--- Record excerpts Enclosed Below ---

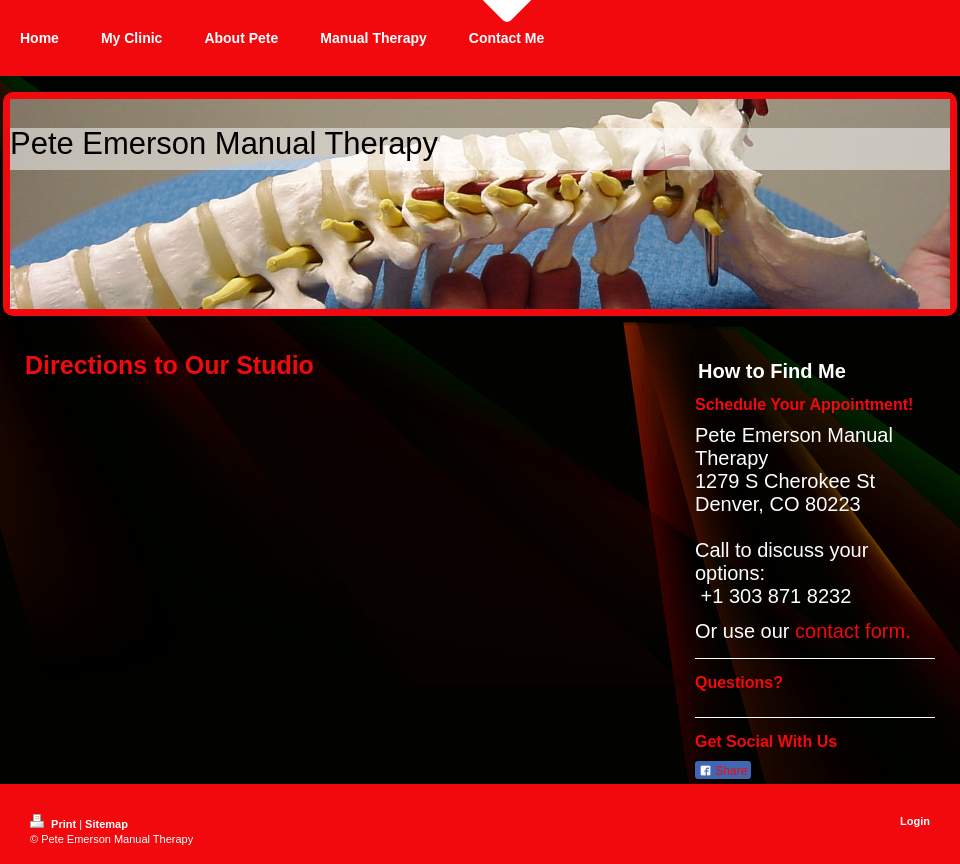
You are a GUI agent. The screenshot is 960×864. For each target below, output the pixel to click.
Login (915, 821)
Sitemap (106, 824)
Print (54, 824)
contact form (850, 631)
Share (723, 771)
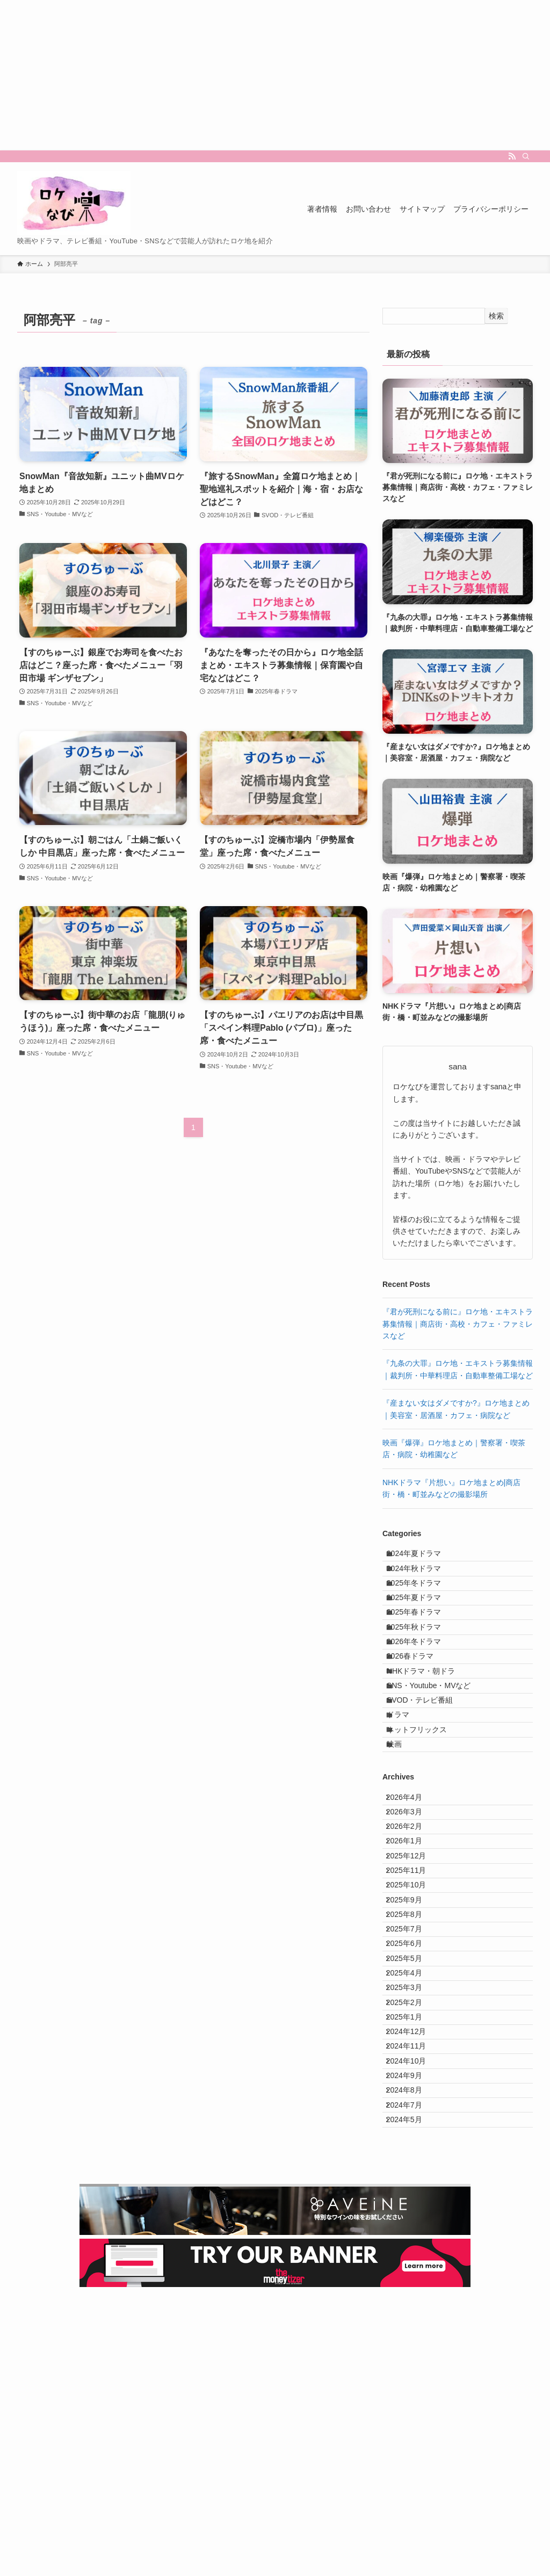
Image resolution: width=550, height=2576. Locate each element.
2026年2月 (412, 1953)
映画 (403, 1847)
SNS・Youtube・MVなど (438, 1758)
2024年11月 (414, 2288)
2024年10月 (414, 2310)
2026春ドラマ (419, 1714)
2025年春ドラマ (423, 1646)
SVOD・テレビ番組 (429, 1780)
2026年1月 (412, 1975)
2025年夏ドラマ (423, 1624)
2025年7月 (412, 2109)
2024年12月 (414, 2266)
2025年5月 (412, 2154)
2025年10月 (414, 2042)
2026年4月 (412, 1908)
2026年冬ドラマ (423, 1691)
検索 (496, 316)
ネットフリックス (426, 1825)
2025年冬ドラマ (423, 1602)
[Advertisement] (275, 75)
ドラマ (407, 1803)
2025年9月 (412, 2064)
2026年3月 (412, 1931)
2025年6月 (412, 2132)
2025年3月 (412, 2199)
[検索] (526, 156)
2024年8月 (412, 2355)
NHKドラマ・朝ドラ (430, 1736)
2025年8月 (412, 2087)
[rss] (512, 156)
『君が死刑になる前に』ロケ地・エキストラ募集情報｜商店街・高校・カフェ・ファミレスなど (457, 1323)
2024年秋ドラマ (423, 1579)
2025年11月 (414, 2020)
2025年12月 (414, 1998)
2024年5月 (412, 2400)
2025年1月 (412, 2243)
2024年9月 (412, 2332)
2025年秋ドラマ (423, 1669)
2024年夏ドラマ (423, 1557)
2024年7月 (412, 2378)
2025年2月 (412, 2221)
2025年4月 (412, 2176)
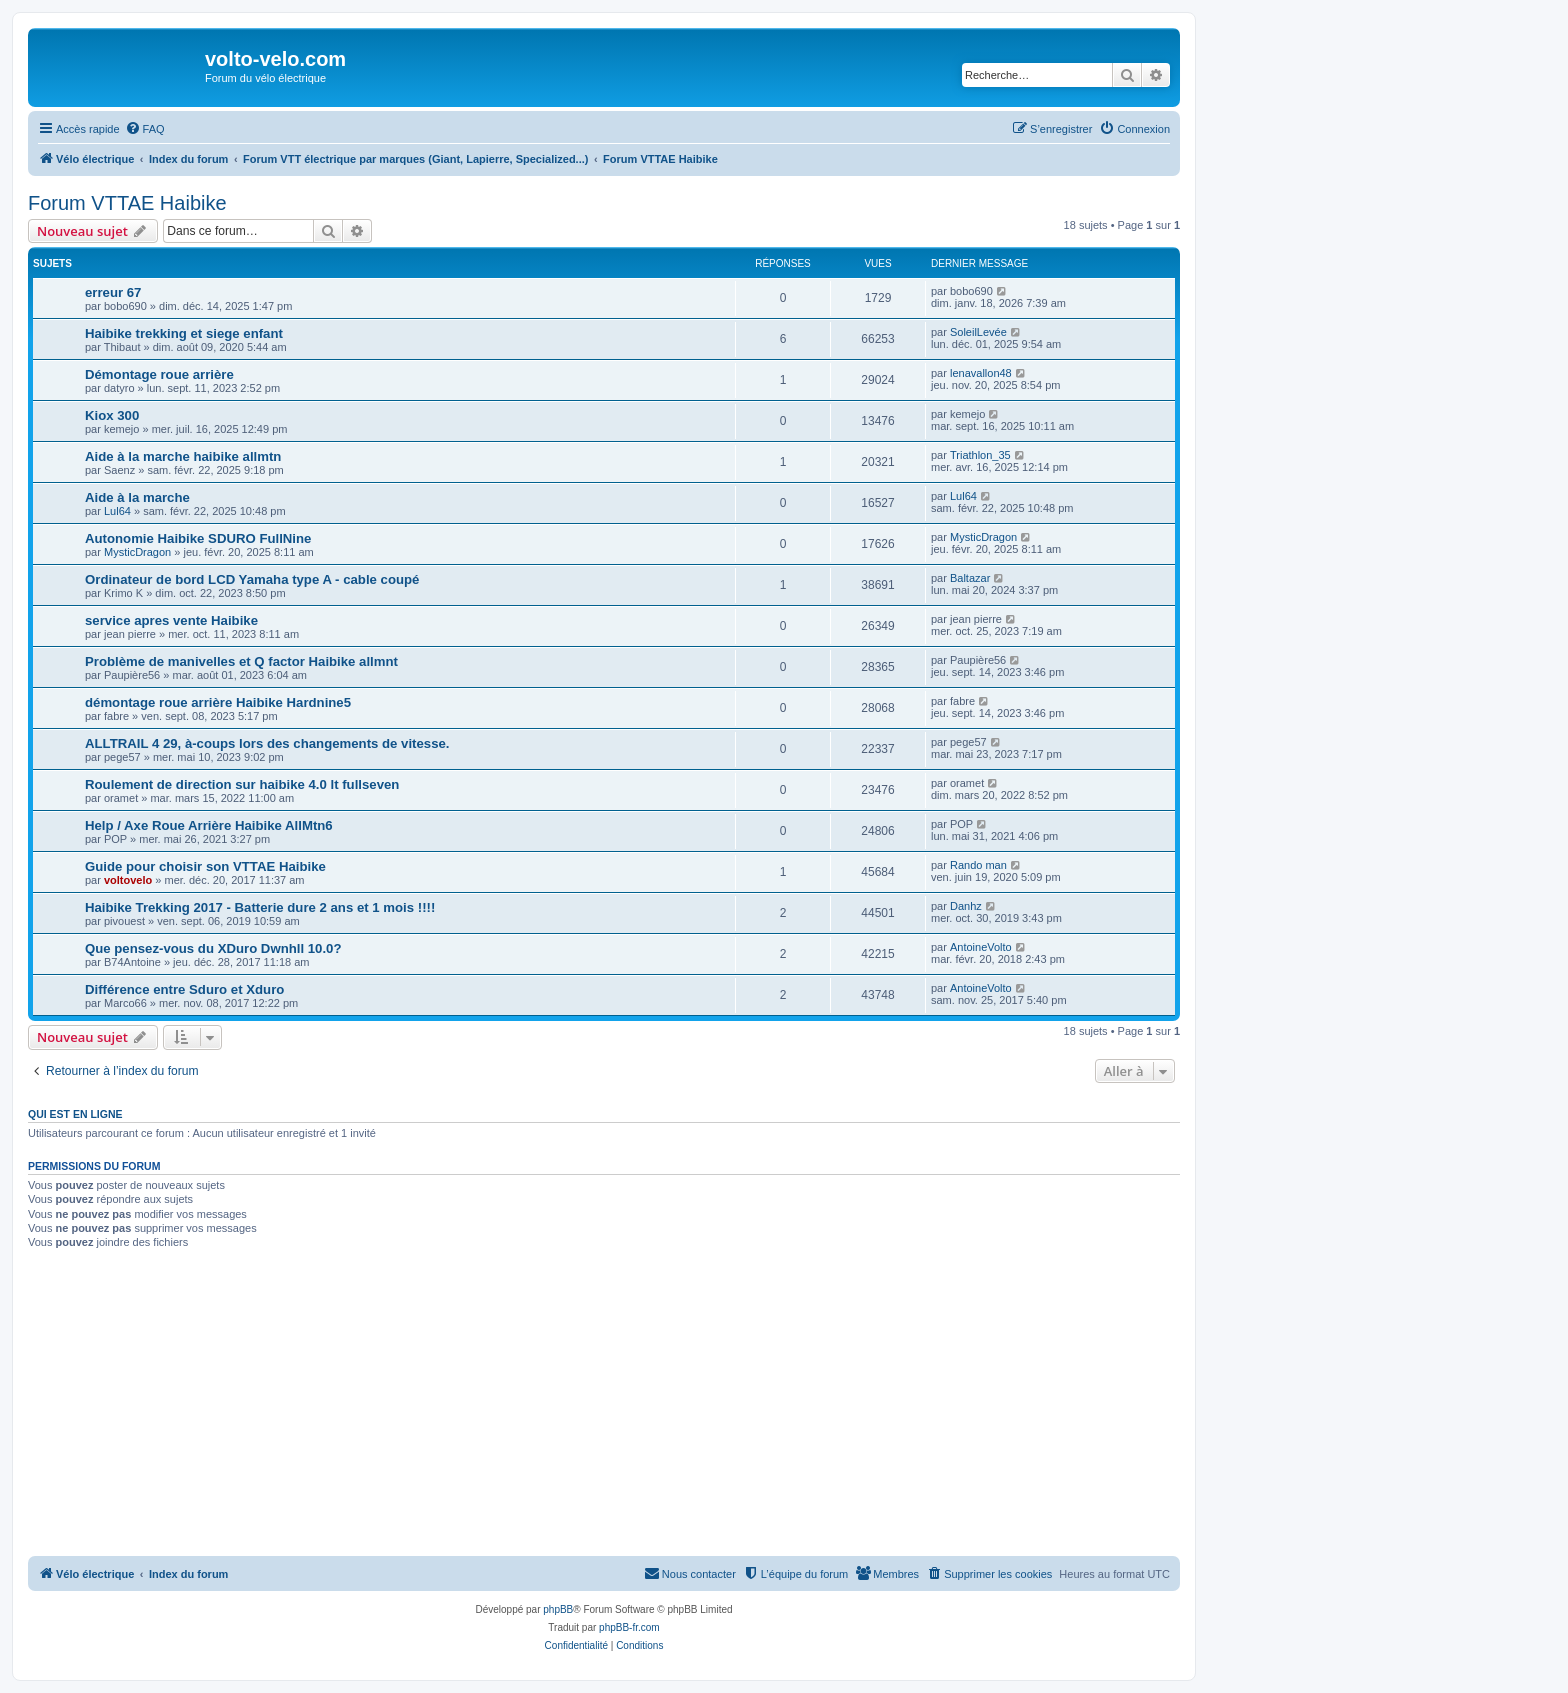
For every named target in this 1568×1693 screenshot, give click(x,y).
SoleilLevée (978, 332)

--- End of Enclosed Record excerpts ---

What the exercise asks:
Pictures must be left out when the records are transcribed exactly.

Response:
You are a GUI agent. The screenshot is 960×864. For each target below, output the pixel to click.
Login (915, 821)
Sitemap (106, 824)
Print (54, 824)
contact form (850, 631)
Share (723, 771)
Image resolution: width=550, height=2576. Locate each element.
2026年2月 (412, 1953)
映画 (403, 1847)
SNS・Youtube・MVなど (438, 1758)
2024年11月 (414, 2288)
2024年10月 (414, 2310)
2026春ドラマ (419, 1714)
2025年春ドラマ (423, 1646)
SVOD・テレビ番組 (429, 1780)
2026年1月 (412, 1975)
2025年夏ドラマ (423, 1624)
2025年7月 (412, 2109)
2024年12月 (414, 2266)
2025年5月 (412, 2154)
2025年10月 (414, 2042)
2026年4月 (412, 1908)
2026年冬ドラマ (423, 1691)
検索 (496, 316)
ネットフリックス (426, 1825)
2025年冬ドラマ (423, 1602)
[Advertisement] (275, 75)
ドラマ (407, 1803)
2025年9月 (412, 2064)
2026年3月 (412, 1931)
2025年6月 (412, 2132)
2025年3月 (412, 2199)
[検索] (526, 156)
2024年8月 (412, 2355)
NHKドラマ・朝ドラ (430, 1736)
2025年8月 (412, 2087)
[rss] (512, 156)
『君が死刑になる前に』ロケ地・エキストラ募集情報｜商店街・高校・カフェ・ファミレスなど (457, 1323)
2024年秋ドラマ (423, 1579)
2025年11月 (414, 2020)
2025年12月 (414, 1998)
2024年5月 (412, 2400)
2025年1月 (412, 2243)
2024年9月 (412, 2332)
2025年秋ドラマ (423, 1669)
2024年夏ドラマ (423, 1557)
2024年7月 (412, 2378)
2025年2月 (412, 2221)
2025年4月 (412, 2176)
For every named target in this 1568×1693 screenshot, give click(x,y).
SoleilLevée (978, 332)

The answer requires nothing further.